Court Opinion

ID: 3047788
Source: CourtListenerOpinion
Date Created: 2015-10-13 23:22:13.529089+00
Date Added: 2024-06-11T15:08:26.688439
License: Public Domain

United States Court of Appeals
                            FOR THE EIGHTH CIRCUIT
                                     ___________

                                     No. 08-2504
                                     ___________

Dennis Yates,                        *
                                     *
             Appellant,              *
                                     *    Appeal from the United States
      v.                             *    District Court for the Western
                                     *    District of Missouri.
Michael J. Astrue, Commissioner      *
of Social Security,                  *    [UNPUBLISHED]
                                     *
             Appellee.               *
                                ___________

                              Submitted: October 13, 2009
                                 Filed: October 15, 2009
                                  ___________

Before WOLLMAN, RILEY, and SMITH, Circuit Judges.
                           ___________

PER CURIAM.

       Dennis Yates appeals from the district court’s1 order affirming the final decision
of the Commissioner of Social Security, which denied his application for disability
insurance benefits and supplemental security income. Yates alleged he became
disabled on February 25, 2002, after falling off a box car at work.

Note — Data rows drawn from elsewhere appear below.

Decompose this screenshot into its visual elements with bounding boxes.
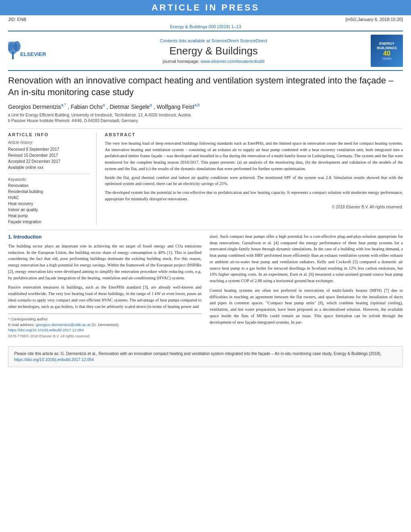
article-info-label: ARTICLE INFO xyxy=(8,132,90,137)
sciencedirect-text: Contents lists available at ScienceDirec… xyxy=(60,38,367,43)
article-content: Renovation with an innovative compact he… xyxy=(0,71,411,343)
available-online: Available online xxx xyxy=(8,164,90,170)
intro-right-p2: Central heating systems are often not pr… xyxy=(210,287,403,326)
kw4: Heat recovery xyxy=(8,201,90,207)
author3-sup: a xyxy=(150,103,152,107)
citation-link[interactable]: https://doi.org/10.1016/j.enbuild.2017.1… xyxy=(14,357,94,362)
article-info-column: ARTICLE INFO Article history: Received 8… xyxy=(8,132,97,225)
doi-link[interactable]: https://doi.org/10.1016/j.enbuild.2017.1… xyxy=(8,328,84,332)
issn-copyright: 0378-7788/© 2018 Elsevier B.V. All right… xyxy=(8,334,201,339)
footnotes: * Corresponding author. E-mail address: … xyxy=(8,314,201,339)
body-section: 1. Introduction The building sector play… xyxy=(8,233,403,339)
kw5: Indoor air quality xyxy=(8,207,90,213)
email-line: E-mail address: georgios.dermentzis@uibk… xyxy=(8,322,201,327)
journal-title: Energy & Buildings xyxy=(60,45,367,57)
authors-line: Georgios Dermentzisa,* , Fabian Ochsa , … xyxy=(8,103,403,110)
date-label: [m5G;January 6, 2018:15:20] xyxy=(346,17,403,22)
author4-name: , Wolfgang Feist xyxy=(154,104,194,110)
top-meta: JID: ENB [m5G;January 6, 2018:15:20] xyxy=(0,15,411,23)
sciencedirect-link[interactable]: ScienceDirect xyxy=(240,38,267,43)
email-link[interactable]: georgios.dermentzis@uibk.ac.at xyxy=(36,322,91,327)
journal-homepage-link[interactable]: www.elsevier.com/locate/enbuild xyxy=(201,59,264,64)
elsevier-logo-container: ELSEVIER xyxy=(8,39,56,63)
author2-sup: a xyxy=(103,103,105,107)
divider-1 xyxy=(8,129,403,129)
abstract-column: ABSTRACT The very low heating load of de… xyxy=(105,132,403,225)
body-right-col: size). Such compact heat pumps offer a h… xyxy=(210,233,403,339)
affiliations: a Unit for Energy Efficient Building, Un… xyxy=(8,112,403,124)
author4-sup: a,b xyxy=(194,103,200,107)
intro-p2: Passive renovation measures in buildings… xyxy=(8,284,201,310)
svg-text:ELSEVIER: ELSEVIER xyxy=(20,51,46,57)
logo-years: YEARS xyxy=(382,57,392,60)
article-in-press-banner: ARTICLE IN PRESS xyxy=(0,0,411,15)
abstract-p3: The developed system has the potential t… xyxy=(105,189,403,202)
email-suffix: (G. Dermentzis). xyxy=(91,322,120,327)
received-date: Received 8 September 2017 xyxy=(8,146,90,152)
logo-anniversary: 40 xyxy=(383,50,390,57)
intro-right-p1: size). Such compact heat pumps offer a h… xyxy=(210,233,403,284)
svg-point-2 xyxy=(13,41,21,52)
logo-eb-title: ENERGYBUILDINGS xyxy=(377,42,397,50)
kw6: Heat pump xyxy=(8,213,90,219)
author2-name: , Fabian Ochs xyxy=(68,104,103,110)
divider-2 xyxy=(8,230,403,230)
email-label: E-mail address: xyxy=(8,322,35,327)
revised-date: Revised 15 December 2017 xyxy=(8,152,90,158)
elsevier-logo: ELSEVIER xyxy=(8,39,52,61)
journal-center: Contents lists available at ScienceDirec… xyxy=(56,38,371,64)
history-label: Article history: xyxy=(8,140,90,145)
author3-name: , Dietmar Siegele xyxy=(106,104,149,110)
abstract-copyright: © 2018 Elsevier B.V. All rights reserved… xyxy=(105,205,403,209)
kw3: HVAC xyxy=(8,195,90,201)
article-title: Renovation with an innovative compact he… xyxy=(8,75,403,98)
journal-header: ELSEVIER Contents lists available at Sci… xyxy=(8,31,403,71)
abstract-text: The very low heating load of deep renova… xyxy=(105,140,403,202)
article-info-abstract: ARTICLE INFO Article history: Received 8… xyxy=(8,132,403,225)
abstract-label: ABSTRACT xyxy=(105,132,403,137)
banner-text: ARTICLE IN PRESS xyxy=(152,2,259,12)
intro-heading: 1. Introduction xyxy=(8,233,201,241)
kw7: Façade integration xyxy=(8,219,90,225)
abstract-p1: The very low heating load of deep renova… xyxy=(105,140,403,172)
jid-label: JID: ENB xyxy=(8,17,26,22)
citation-text: Please cite this article as: G. Dermentz… xyxy=(14,351,382,356)
corresponding-author: * Corresponding author. xyxy=(8,316,201,322)
divider-keywords xyxy=(8,174,90,174)
keywords-label: Keywords: xyxy=(8,177,90,182)
journal-homepage: journal homepage: www.elsevier.com/locat… xyxy=(60,59,367,64)
kw2: Residential building xyxy=(8,189,90,195)
intro-p1: The building sector plays an important r… xyxy=(8,243,201,281)
author1-name: Georgios Dermentzis xyxy=(8,104,61,110)
abstract-p2: Inside the flat, good thermal comfort an… xyxy=(105,175,403,187)
affiliation-b: b Passive House Institute Rheinstr. 44/4… xyxy=(8,118,403,124)
affiliation-a: a Unit for Energy Efficient Building, Un… xyxy=(8,112,403,118)
doi-footnote: https://doi.org/10.1016/j.enbuild.2017.1… xyxy=(8,327,201,332)
journal-logo-right: ENERGYBUILDINGS 40 YEARS xyxy=(371,35,403,67)
doi-line: Energy & Buildings 000 (2018) 1–13 xyxy=(0,23,411,31)
doi-text: Energy & Buildings 000 (2018) 1–13 xyxy=(170,24,241,29)
citation-box: Please cite this article as: G. Dermentz… xyxy=(8,346,403,367)
kw1: Renovation xyxy=(8,183,90,189)
body-left-col: 1. Introduction The building sector play… xyxy=(8,233,201,339)
author1-sup: a,* xyxy=(61,103,66,107)
accepted-date: Accepted 22 December 2017 xyxy=(8,158,90,164)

After a hearing, an
administrative law judge (ALJ) determined that Yates’s impairments of degenerative
disc disease of the lumbar spine, shoulder pain with history of rotator cuff repair, and

      1
        The Honorable Gary A. Fenner, United States District Judge for the Western
District of Missouri.
COPD, were severe but did not equal a listed impairment, either singly or in
combination; his allegations regarding the degree of his pain and limitations were not
fully credible; he had the residual functional capacity (RFC) to perform light work
with some additional limitations; and he could perform his past relevant work (PRW)
as car salesman and service writer. We reject Yates’s arguments for reversal as
follows.

        Yates argues that the ALJ disregarded the opinion of his treating physician, Dr.
Eric Sollars, and instead credited the RFC assessment of Dr. David W. Cathcart, a
consulting physician who examined him one time. We hold that the record supports
the ALJ’s decision to credit Dr. Cathcart’s RFC assessment, as he conducted a
thorough physical examination and considered the objective medical evidence in the
record, while Dr. Sollars’s notes do not indicate extensive physical examinations, and
his extreme limitations are not supported by the record. See Wagner v. Astrue, 499
F.3d 842, 849 (8th Cir. 2007) (ALJ may credit other medical evaluations over that of
treating physician when other assessment is supported by better or more thorough
medical evidence, or where treating physician renders inconsistent opinions that
undermine credibility of such opinions). In addition, while Yates argues that the ALJ
failed to consider the functional demands of his PRW as he performed it and compare
it to his RFC, the ALJ elicited testimony from the vocational expert that, given the
RFC the ALJ found supported by the record, Yates could perform his PRW. See 20
C.F.R. § 404.1560(b)(2) (VE may offer evidence concerning demands of claimant’s
PRW, either as claimant actually performed it or as generally performed in national
economy); Wagner, 499 F.3d at 853-54 (ALJ may properly elicit testimony from VE
in evaluating claimant’s capacity to perform PRW, and may look at functional
demands as required by employers in national economy).

      Accordingly, the judgment is affirmed.